16 November 2018

Microsoft, Uber, Airbnb and Netflix: Apache Flink has convinced them all.

‘Microsoft‘ uses it as well as ‘Uber‘; ‘Airbnb‘ uses it to analyse the performance of well over 40 million results per minute and ‘Netflix‘, too, trusts it to process its three trillion daily events, as well as 12 petabytes of data. We are talking about the Real-Time-Data-Stream Processing Engine ‘Apache Flink’, developed in Berlin.

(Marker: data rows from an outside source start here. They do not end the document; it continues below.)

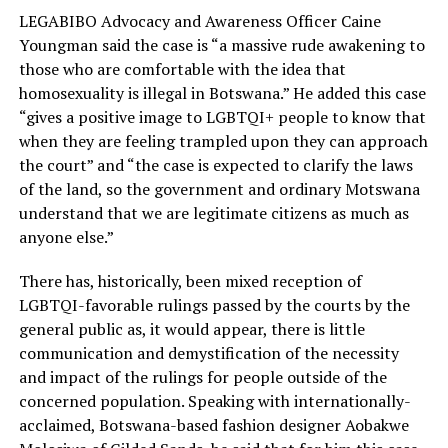
LEGABIBO Advocacy and Awareness Officer Caine
Youngman said the case is “a massive rude awakening to
those who are comfortable with the idea that
homosexuality is illegal in Botswana.” He added this case
“gives a positive image to LGBTQI+ people to know that
when they are feeling trampled upon they can approach
the court” and “the case is expected to clarify the laws
of the land, so the government and ordinary Motswana
understand that we are legitimate citizens as much as
anyone else.”
There has, historically, been mixed reception of
LGBTQI-favorable rulings passed by the courts by the
general public as, it would appear, there is little
communication and demystification of the necessity
and impact of the rulings for people outside of the
concerned population. Speaking with internationally-
acclaimed, Botswana-based fashion designer Aobakwe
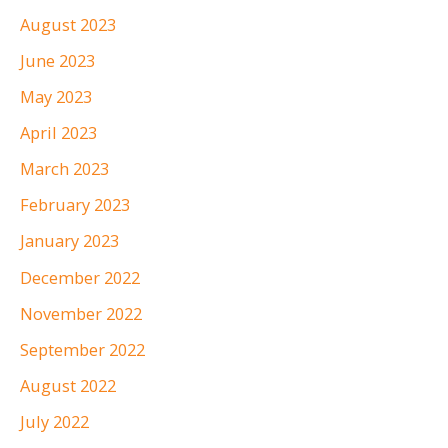
August 2023
June 2023
May 2023
April 2023
March 2023
February 2023
January 2023
December 2022
November 2022
September 2022
August 2022
July 2022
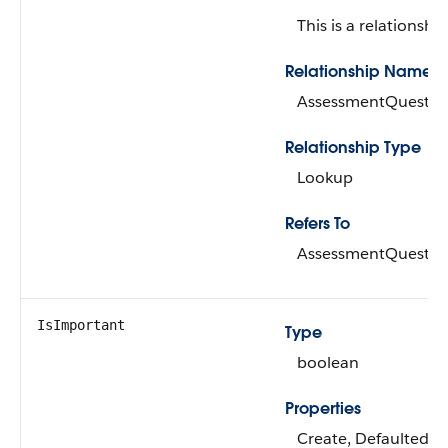
This is a relationship
Relationship Name
AssessmentQuestio
Relationship Type
Lookup
Refers To
AssessmentQuestio
IsImportant
Type
boolean
Properties
Create, Defaulted on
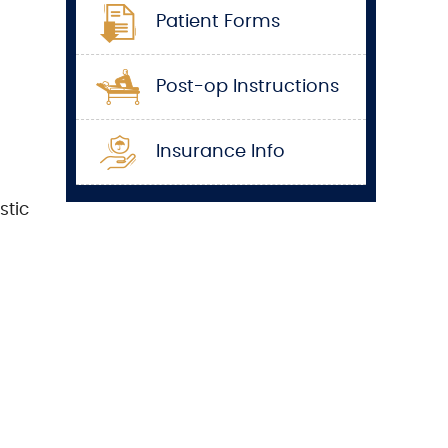
Patient Forms
Post-op Instructions
Insurance Info
stic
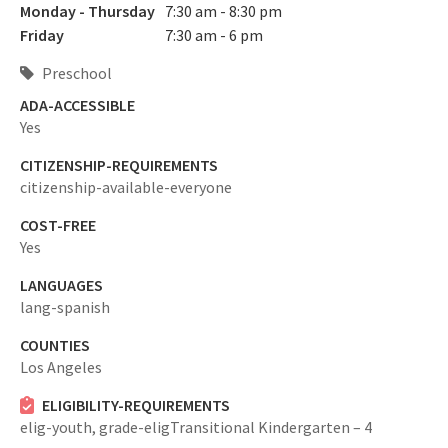
Monday - Thursday
7:30 am - 8:30 pm
Friday
7:30 am - 6 pm
Preschool
ADA-ACCESSIBLE
Yes
CITIZENSHIP-REQUIREMENTS
citizenship-available-everyone
COST-FREE
Yes
LANGUAGES
lang-spanish
COUNTIES
Los Angeles
ELIGIBILITY-REQUIREMENTS
elig-youth,
grade-eligTransitional Kindergarten – 4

Starting with detecting anomalies in Cloud activities right up to ‘intelligent‘ city traffic monitoring, from evaluating risks in trade right up to a performance- and error analysis for service-oriented architectures with distributed tracing-technologies - as diverse as the applications of Apache Flink may be - they all have one thing in common: Real-Time-Data-Streaming. “Classic data bases are based on the fact that data files must be saved to start with, before companies can gain access retrospectively via business analyses and are then able to take appropriate measures,” explains Fabian Hueske, co-founder of the start-up ‘data Artisans’, responsible for further developing Apache Flink. “Stream processing is a new paradigm in data processing, where events such as financial transactions, website behaviour, data from IoT-sensors are continuously processed with very little delay. Modern companies can benefit because it enables them to react to events immediately as soon as these are generated, meaning, when they are most vulnerable.“

Successful Stopgaps

Due to ever increasing volumes of data, increasingly more complex processes and the transition from a product-focussed business model to a customer- and service-oriented approach where it is important to act in real time, a Real-time-Data-Streaming has become inevitable. By 2025 the global market for streaming analytics is said to achieve a volume of nearly 48 billion Dollars, according to the ‘Global Streaming Analytics Market Report 2018’. This is equivalent to a continuous annual growing rate of 35 per cent between 2017 and 2025. Systems filling the gaps between classic data base systems and Big Data analysis frameworks are in high demand. However, Apache Flink, having emerged as an offshoot of the TU Berlin research project ‚Stratosphere‘ in 2009, is not the only ‘stopgap‘. “However, Apache Flink shows an acceptance that is the fastest growing among other open-source projects“, says Fabian Hueske joyfully and too right, as his technology prevails increasingly in a growing data-stream environment with competitors such as ‘Apache Kafka’ and ‘Apache Spark’. The reason is quite obvious for the software engineer: “Compared to Apache Kafka and Apache Spark, Apache Flink was designed and developed as a ‘Stream-Processing-Framework‘ with a high throughput, a low latency and exact semantics‘, he explains, “while other frameworks have their origin in batch-processing (Spark) or saving and distributing news (Kafka) and were only later on supplemented with the ability to process data streams.” The open source stream processor is characterised - among others - by the fact that it can save streaming data to large computer pools, fault-tolerant scalable, and that it is utmost reliable. In this way user behaviour or financial transactions can be processed immediately, reliably and with a very short delay. Various interfaces also allow data analysing processes to be implemented for the most varied applications.

Learn & Network

The diversity of applications became quite apparent beginning of September, within the scope of the ’Flink Forward‘ conference, having taken place in Berlin since 2015. For two days experts from Microsoft, Uber, ING or Lyft as well as other users from all areas met to present and discuss their experiences with Apache Flink and its application possibilities. About 350 developers, DevOps-engineers, system-and data architects, scientists from 28 nations came together for about 50 sessions on technology- and application examples. In addition, during the annual conference that was held for the fourth time this year, innovations such as ‘data Artisans Streaming Ledger’ were presented that additionally increase the spectrum of applications with Apache Flink. “With the introduction of Streaming Ledger as part of the data-Artisans platform, stream--processing applications can be set up that can read and update several differently saved data entries with ACID-guarantees“, according to Fabian Hueske, who also acts as organiser of Flink Forward, “with this, for the first time, the strongest consistency guarantees have been made available for stream-processing applications that are also offered by most (but not all) relational data bases.” Apart from these sessions on technology- and application examples during this two-day conference, that in the meantime also has subsidiaries in Beijing and San Francisco, practical training on the application of solutions for stream processing as well as data analysis in real time were on offer, too.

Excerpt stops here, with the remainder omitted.